Three Rival Versions of Moral Inquiry (1990)
Three Rival Versions of Moral Inquiry was first presented by MacIntyre as part of the Gifford lecture series at the University of Edinburgh in 1988 and is considered by many the third part in a trilogy of philosophical argumentation that commenced with
After Virtue. As its title implies, MacIntyre's aim in this book is to examine three major rival traditions of moral inquiry on the intellectual scene today (encyclopaedic, genealogical and traditional) which each in turn was given defense from a canonical piece published in the late nineteenth century (the Ninth Edition of the
Encyclopedia Britannica, Nietzsche's
Genealogy of Morals and Pope Leo XIII's
Aeterni Patris, respectively). MacIntyre's book ultimately conducts a complex series of both interior and exterior critiques of the encyclopaedic and genealogical positions in an attempt to vindicate philosophical Thomism as the most persuasive form of moral inquiry currently on offer. His critique in chapter IX of Nietzsche's and Foucault's genealogical mode as implicitly committed to an emancipatory and continuous notion of self which they cannot account for on their own terms has been of particular influence.
Dependent Rational Animals (1999)
While
After Virtue attempted to give an account of the virtues exclusively by recourse to social practices and the understanding of individual selves in light of "quests" and "traditions,"
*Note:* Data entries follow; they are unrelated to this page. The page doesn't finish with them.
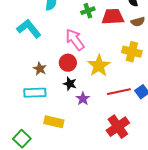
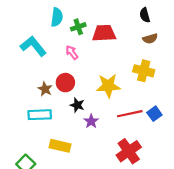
green cross: (88, 11) -> (78, 27), moved
red trapezoid: (113, 17) -> (104, 33), moved
pink arrow: (75, 40) -> (72, 53), moved, size x0.6
red circle: (68, 63) -> (65, 83), moved
yellow star: (99, 66) -> (108, 86), turned 30

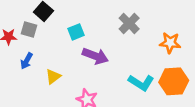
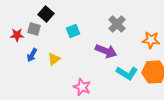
purple arrow: (95, 56) -> (106, 51), moved
yellow triangle: (53, 77) -> (54, 59), moved

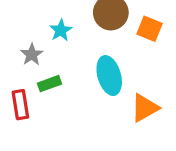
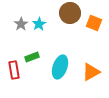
gray star: (32, 55) -> (21, 24), moved
cyan ellipse: (109, 76) -> (60, 67), moved, turned 35

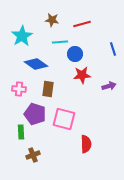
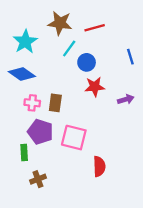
brown star: (52, 20) -> (60, 23), size x1.5
cyan line: (60, 42) -> (69, 49), turned -49
blue diamond: (36, 64) -> (22, 74), moved
pink cross: (19, 89) -> (32, 103), moved

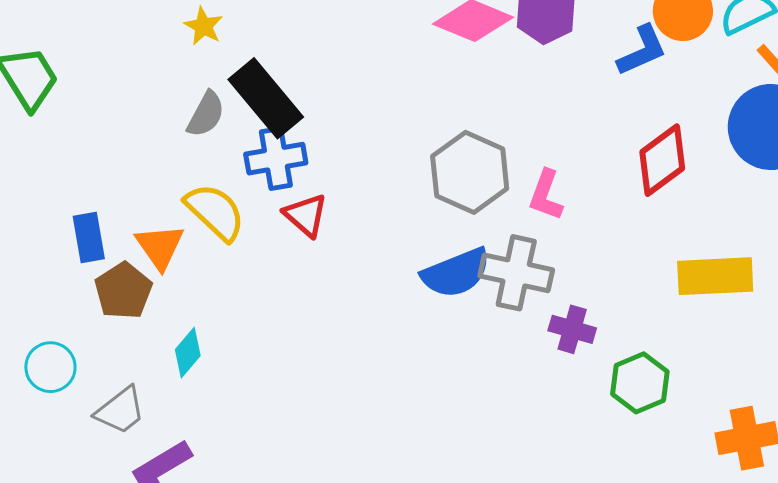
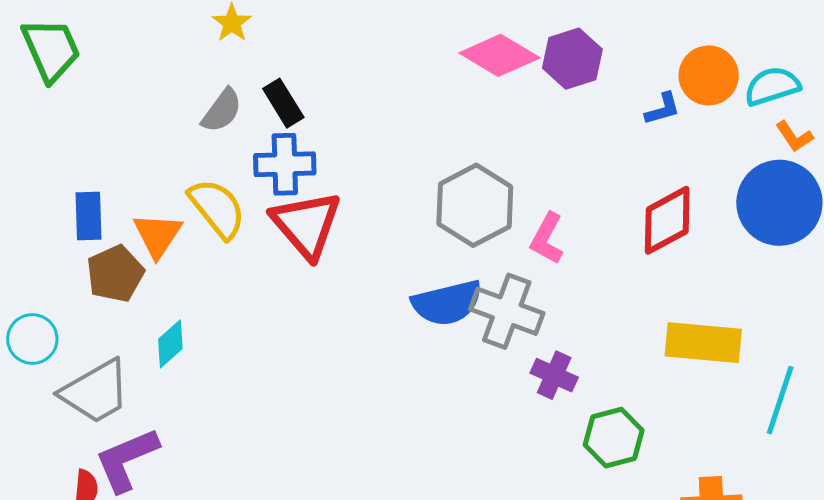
blue L-shape: (642, 51) -> (663, 109), size x0.7
black rectangle: (266, 98) -> (283, 103), size x0.6
red triangle: (306, 215) -> (306, 225), size x1.6
gray trapezoid: (120, 410) -> (95, 392), size x1.4

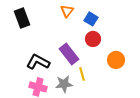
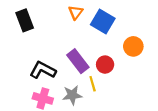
blue square: (91, 19) -> (103, 22), size x1.5
red circle: (93, 39) -> (105, 65), moved
orange circle: (116, 60) -> (133, 46), moved

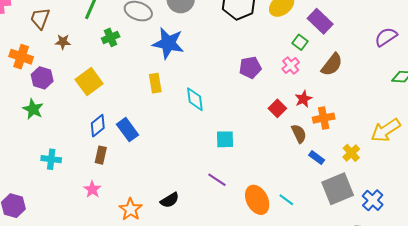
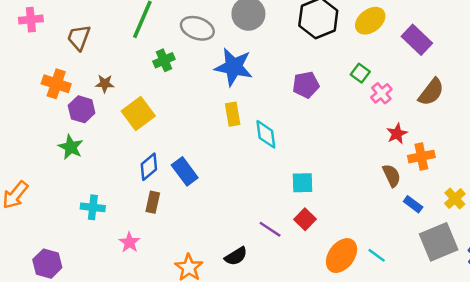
brown star: (63, 42) -> (105, 84), moved
green square: (300, 42) -> (360, 73), moved
purple pentagon: (250, 67) -> (306, 85), moved
yellow rectangle: (155, 83) -> (233, 114), moved
red square: (277, 108) -> (305, 219), moved
purple line: (217, 180) -> (270, 229), moved
pink star: (92, 189) -> (129, 242), moved
orange ellipse: (257, 200) -> (342, 256), turned 64

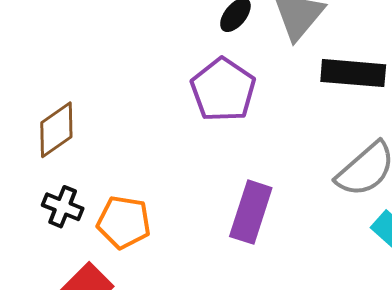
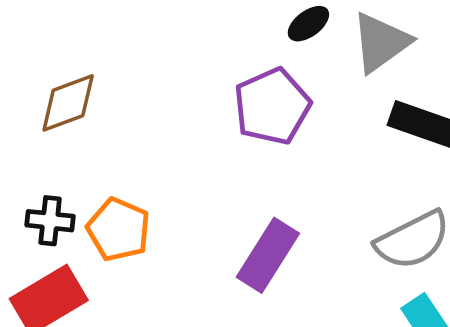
black cross: (63, 207) -> (50, 221), moved, turned -30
Dependent Rational Animals was a self-conscious effort by MacIntyre to ground virtues in an account of biology. MacIntyre writes the following of this shift in the
Preface to the book: "Although there is indeed good reason to repudiate important elements in Aristotle's biology, I now judge that I was in error in supposing an ethics independent of biology to be possible."
More specifically,
Dependent Rational Animals tries to make a holistic case on the basis of our best current knowledge (as opposed to an ahistorical, foundational claim) that "human vulnerability and disability" are the "central features of human life" and that Thomistic "virtues of dependency" are needed for individual human beings to flourish in their passage from stages of infancy to adulthood and old age. As MacIntyre puts it:
"It is most often to others that we owe our survival, let alone our flourishing ... It will be a central thesis of this book that the virtues that we need, if we are to develop from our animal condition into that of independent rational agents, and the virtues that we need, if we are to confront and respond to vulnerability and disability both in ourselves and in others, belong to one and the same set of virtues, the distinctive virtues of dependent rational animals"
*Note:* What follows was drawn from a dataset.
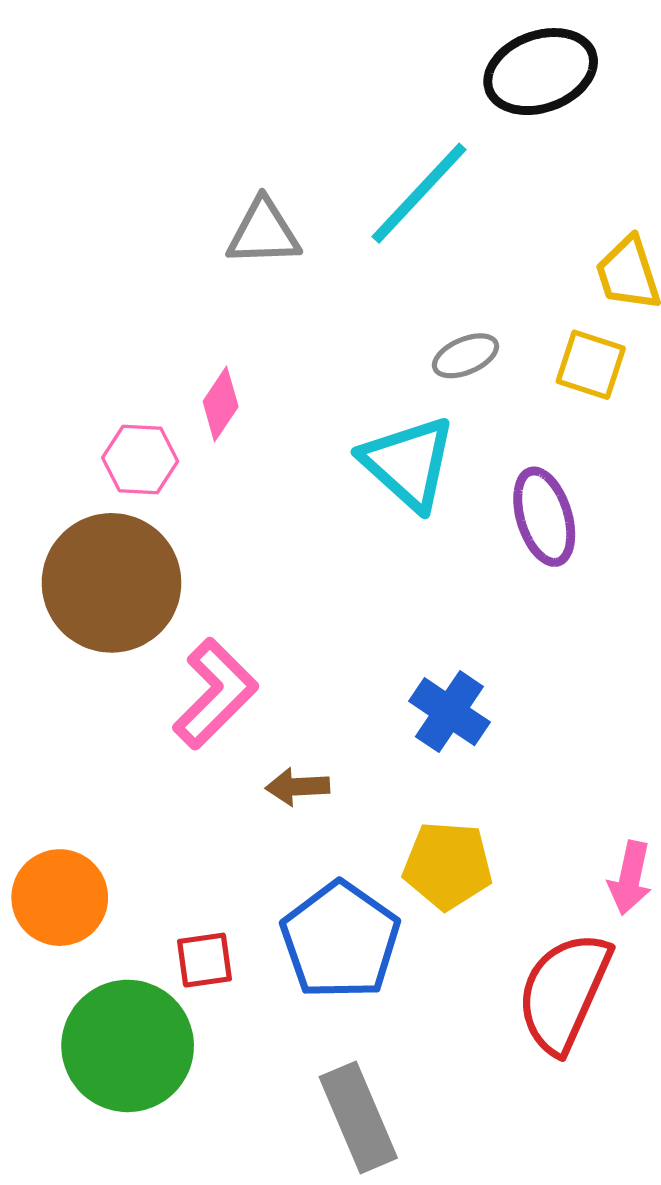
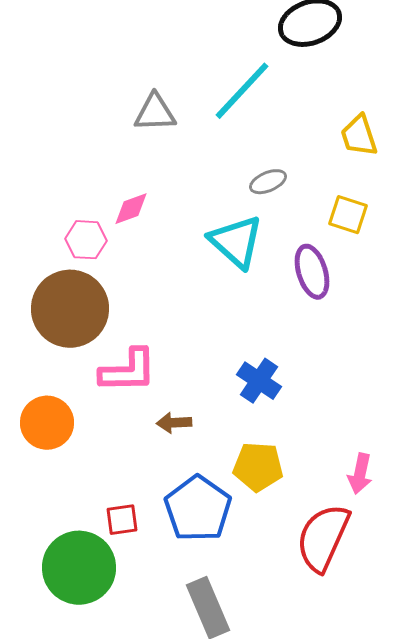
yellow square: (591, 365) -> (348, 215), moved
pink diamond: (221, 404) -> (131, 209), turned 36
pink L-shape: (215, 694) -> (128, 371), turned 44
orange circle: (60, 898) -> (47, 423), moved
Engaging with scientific texts on human biology as well as works of philosophical anthropology, MacIntyre identifies the human species as existing on a continuous scale of both intelligence and dependency with other animals such as dolphins. One of his main goals is to undermine what he sees as the fiction of the disembodied, independent reasoner who determines ethical and moral questions autonomously and what he calls the "illusion of self-sufficiency" that runs through much of Western ethics culminating in Nietzsche's
Übermensch. In its place he tries to show that our embodied dependencies are a definitive characteristic of our species and reveal the need for certain kinds of virtuous dispositions if we are ever to flourish into independent reasoners capable of weighing the intellectual intricacies of moral philosophy in the first place.